One thing that would be helpful for us at this point is to consolidate the different Microsoft case numbers.
If you are willing to do so, it would be helpful for us to get the case numbers through support. And mention in your subject:
Intune autopilot issue: Casenumber.
And mention to escalate this to Kieran.
Thanks!
Done!
Just noting two items here from trying to debug this:
Windows has an optional feature that you can install called tpmdiagnostics.exe
Which has some commands for attestation debug.
There is also a more advanced utility as part of the HLK, tpmutil.exe which has some more options, but some options look unsafe to use with attestation, (it looks like you can clear/reset/load attestation).
Switching from the Pluton TPM to the PSP firmware TPM is not something we want to enable at the moment, as it cannot be done seamlessly during the BIOS update process. We are going to track this with Microsoft.
is tpmutil.exe in reference to that earlier, if yes where do I find it, if not, how is that coming along so far? (I’d really prefer not using pluton)
@Kieran_Levin - cross posting from my other thread for visibility. I’ll message separately with case ref.
After some back and forth with our MS contacts and some support/diagnostic sessions - current opinion is that InTune IS in fact reading in the device status correctly, the fault is within InTune’s own reporting functions.

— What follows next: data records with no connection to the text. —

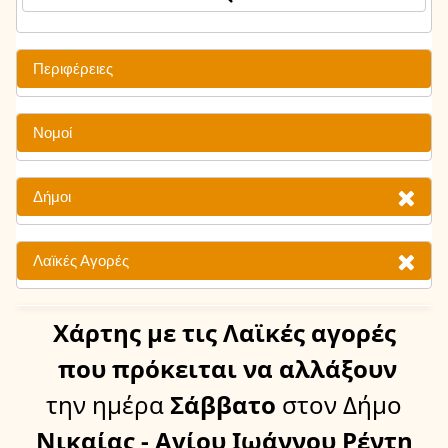
Περιφέρειες
Νομοί
Δήμοι
Λαϊκές Αγορές
Χάρτης
με τις Λαϊκές αγορές
που πρόκειται να αλλάξουν
την ημέρα
Σάββατο
στον Δήμο
Νικαίας - Αγίου Ιωάννου Ρέντη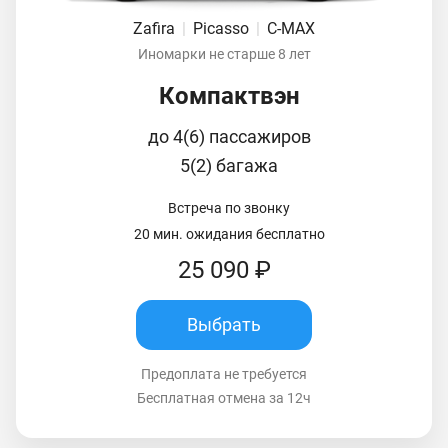
Zafira
|
Picasso
|
C-MAX
Иномарки не старше 8 лет
Компактвэн
до 4(6) пассажиров
5(2) багажа
Встреча по звонку
20 мин. ожидания бесплатно
25 090 ₽
Выбрать
Предоплата не требуется
Бесплатная отмена за 12ч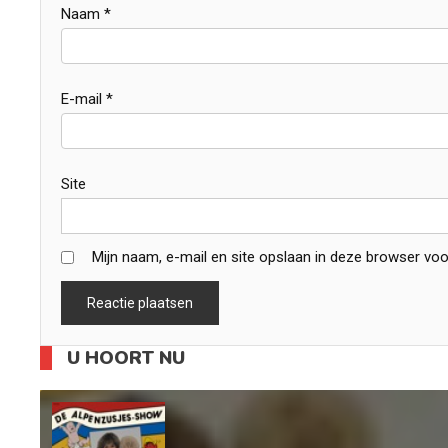
Naam
*
E-mail
*
Site
Mijn naam, e-mail en site opslaan in deze browser voo
U HOORT NU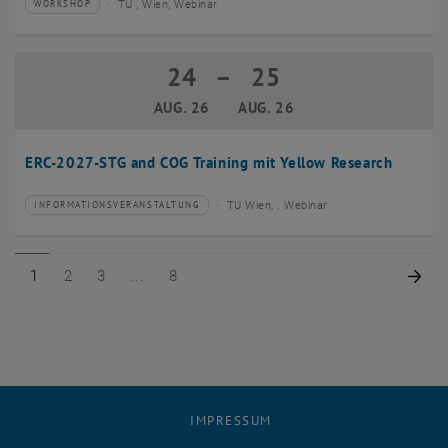
TU , Wien, Webinar
WORKSHOP
Veranstaltungstyp:
Veranstaltungsort:
24
–
25
24 August 2026 bis 25 August 2026
AUG. 26
AUG. 26
ERC-2027-STG and COG Training mit Yellow Research
TU Wien, . Webinar
INFORMATIONSVERANSTALTUNG
Veranstaltungstyp:
Veranstaltungsort:
Seite 1 von 8
Seite 2 von 8
Seite 3 von 8
Seite 8 von 8
Näc
1
2
3
8
IMPRESSUM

Latest I have right now is, and I quote:
“This is a Reporting issue from InTune end, this should be fixed by next InTune release.”

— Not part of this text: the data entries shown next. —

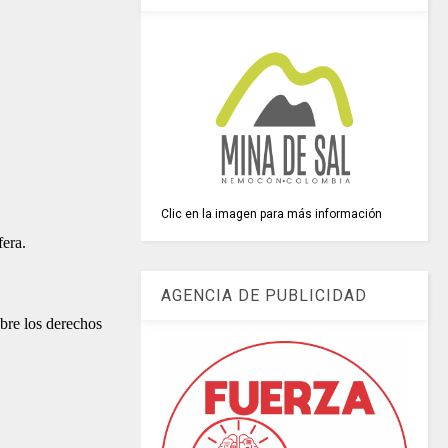
Clic en la imagen para más información
fera.
AGENCIA DE PUBLICIDAD
bre los derechos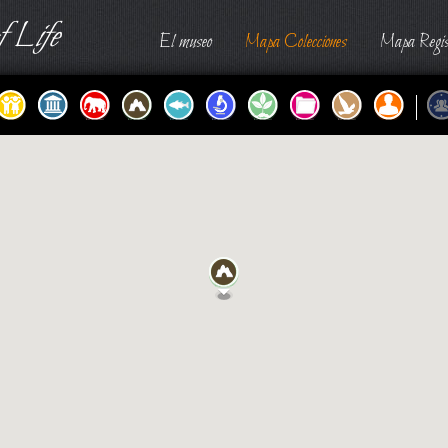
 Life
El museo
Mapa Colecciones
Mapa Regis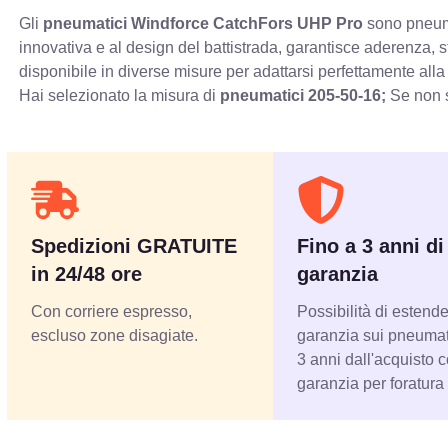
Gli
pneumatici Windforce CatchFors UHP Pro
sono pneumat
innovativa e al design del battistrada, garantisce aderenza, 
disponibile in diverse misure per adattarsi perfettamente alla
Hai selezionato la misura di
pneumatici
205-50-16;
Se non s
Spedizioni GRATUITE
Fino a 3 anni di
in 24/48 ore
garanzia
Con corriere espresso,
Possibilità di estende
escluso zone disagiate.
garanzia sui pneumati
3 anni dall'acquisto 
garanzia per foratura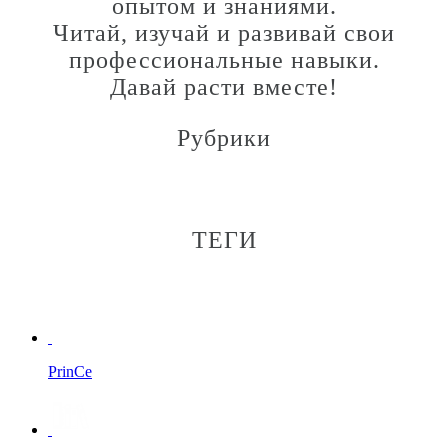
опытом и знаниями.
Читай, изучай и развивай свои
профессиональные навыки.
Давай расти вместе!
Рубрики
ТЕГИ
PrinCe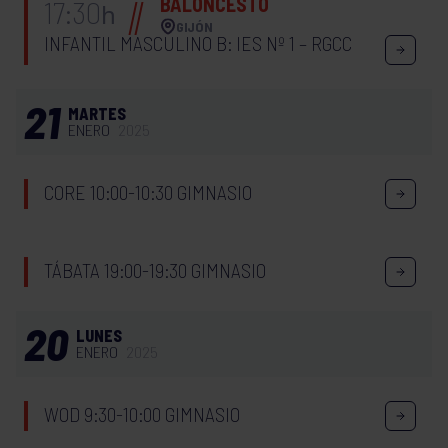
BALONCESTO
17:30
h
GIJÓN
INFANTIL MASCULINO B: IES Nº 1 – RGCC
21
MARTES
ENERO
2025
CORE 10:00-10:30 GIMNASIO
TÁBATA 19:00-19:30 GIMNASIO
20
LUNES
ENERO
2025
WOD 9:30-10:00 GIMNASIO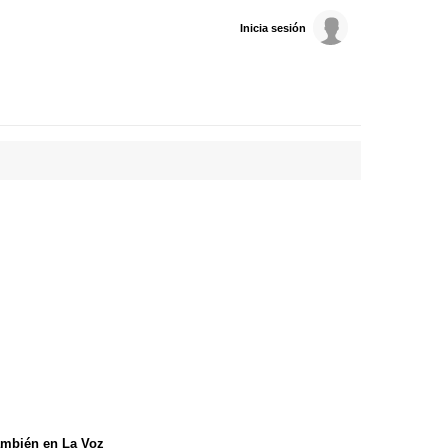
Inicia sesión
mbién en La Voz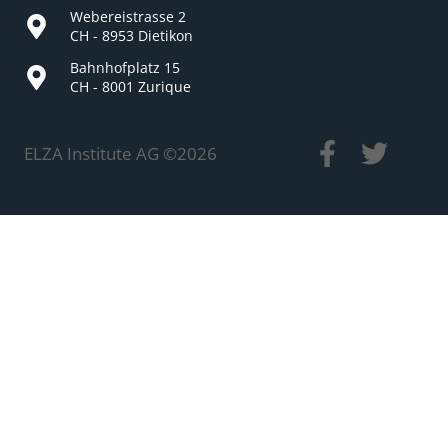
Webereistrasse 2
CH - 8953 Dietikon
Bahnhofplatz 15
CH - 8001 Zurique
ELZA Institute AG ©
2026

What I don’t have yet (I’m pressing for it) is a confirmation of that from the InTune engineering team, or visbility of it in the InTune development board.
Will update again as and when I get more.

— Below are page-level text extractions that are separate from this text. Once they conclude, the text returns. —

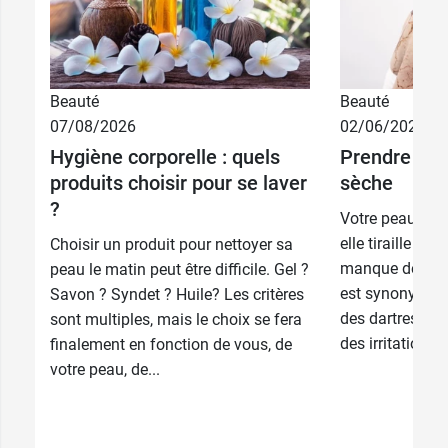
Beauté
Beauté
07/08/2026
02/06/2026
Hygiène corporelle : quels
Prendre soi
produits choisir pour se laver
sèche
?
Votre peau est 
elle tiraille ? E
Choisir un produit pour nettoyer sa
manque de lipi
peau le matin peut être difficile. Gel ?
est synonyme d’
Savon ? Syndet ? Huile? Les critères
des dartres, u
sont multiples, mais le choix se fera
des irritations 
finalement en fonction de vous, de
votre peau, de...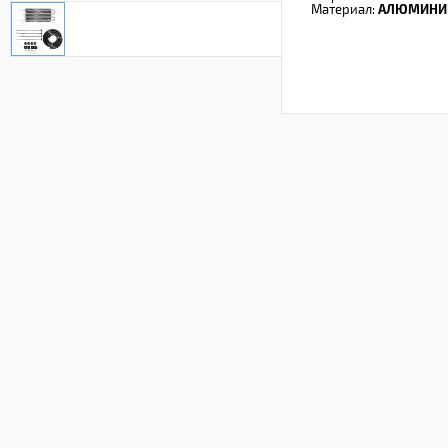
Материал:
АЛЮМИНИ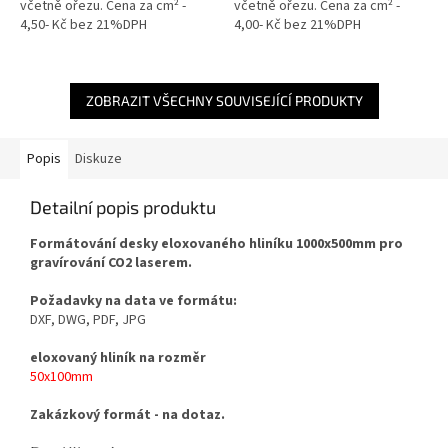
včetně ořezu. Cena za cm² -
včetně ořezu. Cena za cm² -
4,50- Kč bez 21%DPH
4,00- Kč bez 21%DPH
ZOBRAZIT VŠECHNY SOUVISEJÍCÍ PRODUKTY
Popis
Diskuze
Detailní popis produktu
Formátování desky eloxovaného hliníku 1000x500mm pro
gravírování CO2 laserem.
Požadavky na data
ve formátu:
DXF, DWG, PDF, JPG
eloxovaný hliník na rozměr
50x100mm
Zakázkový formát - na dotaz.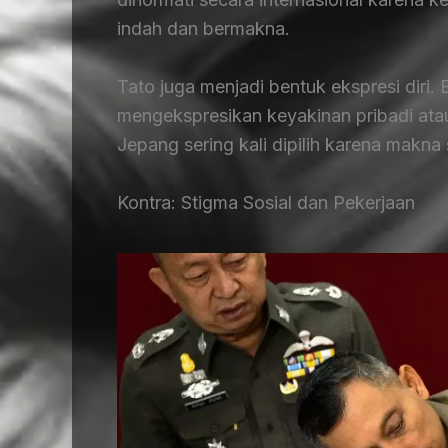
indah dan bermakna.
Tato juga menjadi bentuk ekspresi diri.
mengekspresikan keyakinan pribadi ata
Jepang sering kali dipilih karena makn
Kontra: Stigma Sosial dan Pekerjaan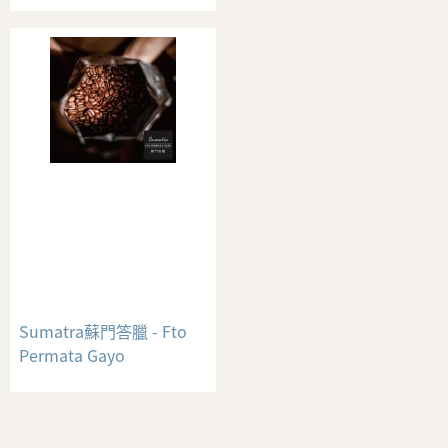
Sumatra蘇門答臘 - Fto
Permata Gayo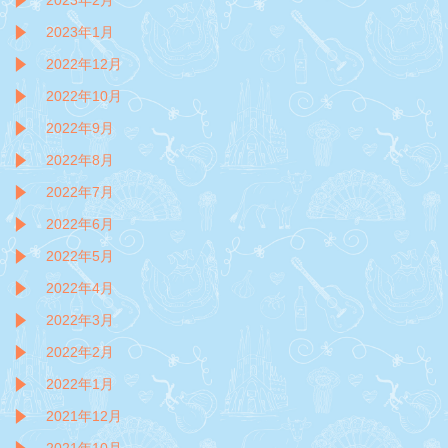
2023年2月
2023年1月
2022年12月
2022年10月
2022年9月
2022年8月
2022年7月
2022年6月
2022年5月
2022年4月
2022年3月
2022年2月
2022年1月
2021年12月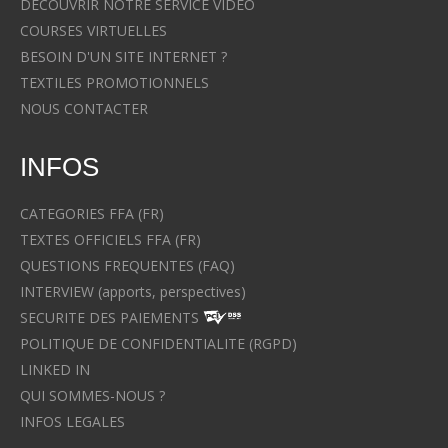
DECOUVRIR NOTRE SERVICE VIDEO
COURSES VIRTUELLES
BESOIN D'UN SITE INTERNET ?
TEXTILES PROMOTIONNELS
NOUS CONTACTER
INFOS
CATEGORIES FFA (FR)
TEXTES OFFICIELS FFA (FR)
QUESTIONS FREQUENTES (FAQ)
INTERVIEW (apports, perspectives)
SECURITE DES PAIEMENTS
POLITIQUE DE CONFIDENTIALITE (RGPD)
LINKED IN
QUI SOMMES-NOUS ?
INFOS LEGALES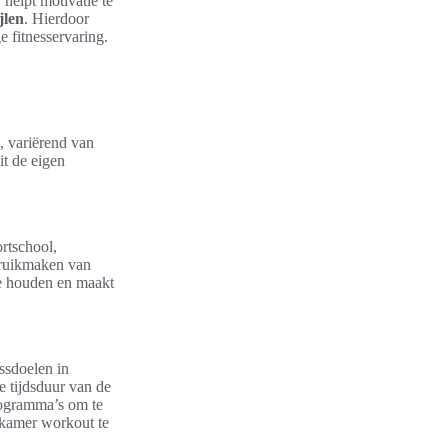
, helpt motivatie te
jlen
. Hierdoor
e fitnesservaring.
, variërend van
it de eigen
ortschool,
ebruikmaken van
te houden en maakt
essdoelen in
e tijdsduur van de
programma’s om te
nkamer workout te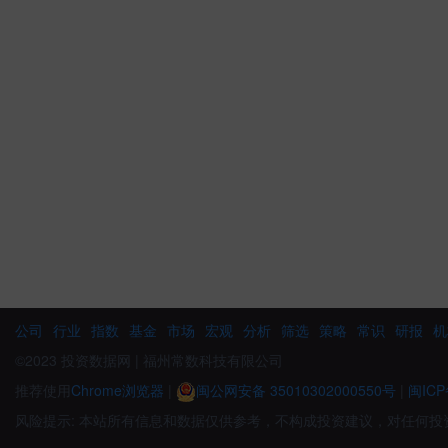
公司
行业
指数
基金
市场
宏观
分析
筛选
策略
常识
研报
机
©2023 投资数据网 | 福州常数科技有限公司
推荐使用
Chrome浏览器
|
闽公网安备 35010302000550号
|
闽ICP
风险提示: 本站所有信息和数据仅供参考，不构成投资建议，对任何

Has anyone heard of a status update on this?
Only thing I’ve got at the moment is MS being adamant that the change in attestation reporting that’s coming in InTune 2405 will resolve the issue.
I’ve nothing of substance beyond that, and was holding off posting until I had some proof one way or the other.
Doesn’t look like it solves the issue (?) on 2405 
. Did a PC reset, reinstalled the driver pack, waited for Bitlocker to finish, etc.
Can confirm - we got it earlier this week, all AMD units still reporting failures.
I don’t actually have a Framework Laptop (I like the concept though and will be looking very closely next time I’m in need). However I am experiencing the same issue as reported here and this seems like a productive thread that I want to follow for the eventual fix (hopefully).
Getting this issue on a new Framework 16 which is a blocker for using this as a work machine so following this thread
I have this issue as well. My situation is as follows:
We have three Framework 13 (1x Intel, 2x AMD) and one Framework 16 (AMD) at work.
The Intel and one AMD device (13") currently run Windows 11 from an internal SSD and are domain-joined with Bitlocker and everything working as intended.
The second 13" AMD device (AMD Ryzen 7 7840U) is currently used as a test and utility device. The internal SSD has no OS on it. I did a Windows-To-Go installation on a 1TB storage module and got it domain-joined with working Bitlocker as well. No problems so far.
Recently I received the new 16" Model (AMD Ryzen 9 7940HS). I put Windows 11 (23H2) on another 1TB storage module and tried to set it up just like the 13" model. I got it AD-joined, but Windows didn’t enable Bitlocker by itself or asked to set a PIN. When trying to manually enable Bitlocker, I was always asked for a password because Windows apparently didn’t want to use the TPM. That’s where this whole thing began.
I did some research and spent a lot of time for trial and error with this, but haven’t gotten any further for now. I want to share my observations with you so that we maybe can fix this together. When I refer to the ‘13" device’, I mean the 13" AMD device with Win11 on a storage module and Bitlocker working. With ‘13" module’ I mean the module that is “natively” working in there and coupled to the TPM. So this is the current status:
So yeah, I already spent a lot of time on this and my current conclusion is, that either Microsoft or Framework (or both) should get this fixed soon. I wonder why people have problems with the 13" AMD Laptop though. That one is working like a charm for me.